The JOLTS report showed job openings fell in February

Demand for U.S. workers fell in February, a sign that the red-hot labor market continues to cool somewhat.

9.9 million Job opportunities are less in February 10.6 million on the last day of JanuaryThe Labor Department said on Tuesday in the Job Openings and Labor Turnover Survey, known as JOLTS.

The drop in openings is a signal of a slowing labor market, but the report includes data that points to a still healthy environment for workers: Four million workers left their jobs during the month., A slight increase from January, and the number of layoffs fell to 1.5 million.

1.7 jobs opened for every unemployed worker in February, down from 1.9 in January. The Federal Reserve has been paying close attention to that rate as it looks to slow hiring as part of its effort to control inflation.

Until recent months, the number of available jobs had risen significantly as the economy recovered from the pandemic recession, with companies rushing to hire workers after public health restrictions were lifted.

“The general trend of JOLTS in recent months has been a gradual shift toward normal labor market dynamics,” said Julia Pollock, Chief Economist at ZipRecruiter. “It looks like it’s rebalancing. Employment was high in the stratosphere.
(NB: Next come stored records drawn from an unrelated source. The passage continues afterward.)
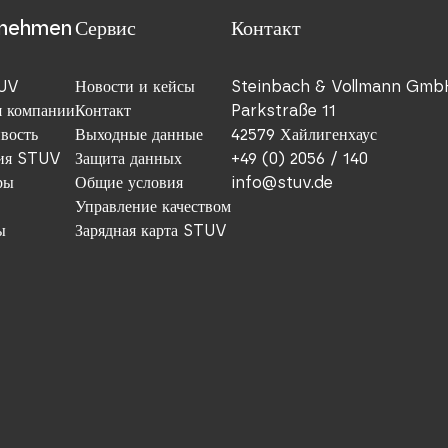
rnehmen
Сервис
Контакт
TUV
Новости и кейсы
Steinbach & Vollmann Gmb
я компании
Контакт
Parkstraße 11
вость
Выходные данные
42579 Хайлигенхаус
ия STUV
Защита данных
+49 (0) 2056 / 140
ры
Общие условия
info@stuv.de
Управление качеством
ы
Зарядная карта STUV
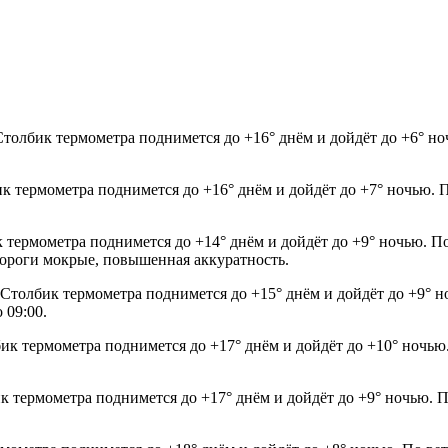
 Столбик термометра поднимется до +16° днём и дойдёт до +6° н
ик термометра поднимется до +16° днём и дойдёт до +7° ночью. 
к термометра поднимется до +14° днём и дойдёт до +9° ночью. П
. Дороги мокрые, повышенная аккуратность.
. Столбик термометра поднимется до +15° днём и дойдёт до +9°
 09:00.
бик термометра поднимется до +17° днём и дойдёт до +10° ночью
к термометра поднимется до +17° днём и дойдёт до +9° ночью. П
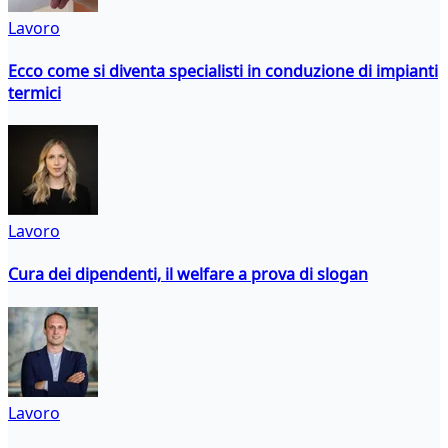
Lavoro
Ecco come si diventa specialisti in conduzione di impianti
termici
Lavoro
Cura dei dipendenti, il welfare a prova di slogan
Lavoro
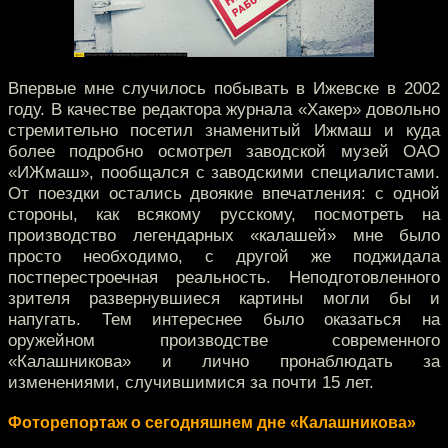
Впервые мне случилось побывать в Ижевске в 2002
году. В качестве редактора журнала «Хакер» довольно
стремительно посетил знаменитый Ижмаш и куда
более подробно осмотрел заводской музей ОАО
«ИЖмаш», пообщался с заводскими специалистами.
От поездки остались двоякие впечатления: с одной
стороны, как всякому русскому, посмотреть на
производство легендарных «калашей» мне было
просто необходимо, с другой же поджидала
постперестроечная реальность. Неподготовленного
зрителя развернувшиеся картины могли бы и
напугать. Тем интереснее было оказаться на
оружейном производстве современного
«Калашникова» и лично пронаблюдать за
изменениями, случившимися за почти 15 лет.
Фоторепортаж о сегодняшнем дне «Калашникова»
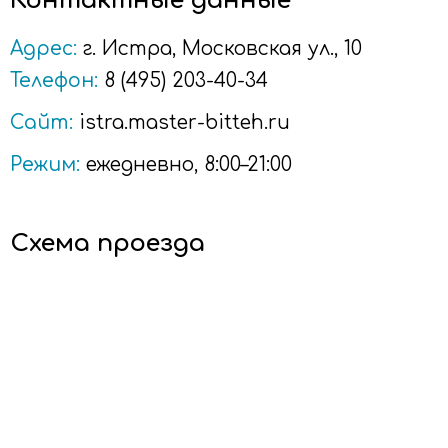
Контактные данные
Адрес:
г.
Истра
, Московская ул., 10
Телефон:
8 (495) 203-40-34
Сайт:
istra.master-bitteh.ru
Режим:
ежедневно, 8:00–21:00
Схема проезда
A gradual decline may be encouraging for policymakers. Central bank officials worry that a tight job market contributes to inflation because employers can pressure workers to raise wages to compete with them, and then pass the price hike on to consumers. Although borrowing costs are on the rise, the number of openings available remains high.

The central bank has raised interest rates from near zero to around 5 percent over the past year, making it more expensive for companies to expand and for consumers to spend. But it wants to avoid widespread layoffs or lasting damage to the labor market.

“We’re still in a strong market,” said Nick Bunker, director of economic research for North America at the Indeed Hiring Lab. But, he added, “the cool-off is now evident.”

A measure of inflation closely watched by the central bank – the Personal Consumption Expenditure Index – Price gains slowed significantly in February to 5 percent year-on-year, down from 5.3 percent in January.

Despite the high level of job cuts in the tech sector, overall layoffs are historically low, a sign that employers may be reluctant to part with workers hired during the pandemic. The number of workers voluntarily leaving their jobs – a sign of hope they will find work elsewhere – rose to four million in February.

“The layoffs we’re seeing all over the media in tech and finance are offset by the lack of layoffs and layoffs in the Main Street economy,” Ms. Pollock said. “Labor-market dynamics are still very favorable for workers,” he said.

JOLTS is considered a lagging indicator, saying more about recent past conditions than providing information about what may come. On Friday, the Labor Department will release employment data for March. Economists surveyed by Bloomberg said employers added about 240,000 jobs, a slight slowdown from February, but the report expected the hiring pace to reflect a strong labor market.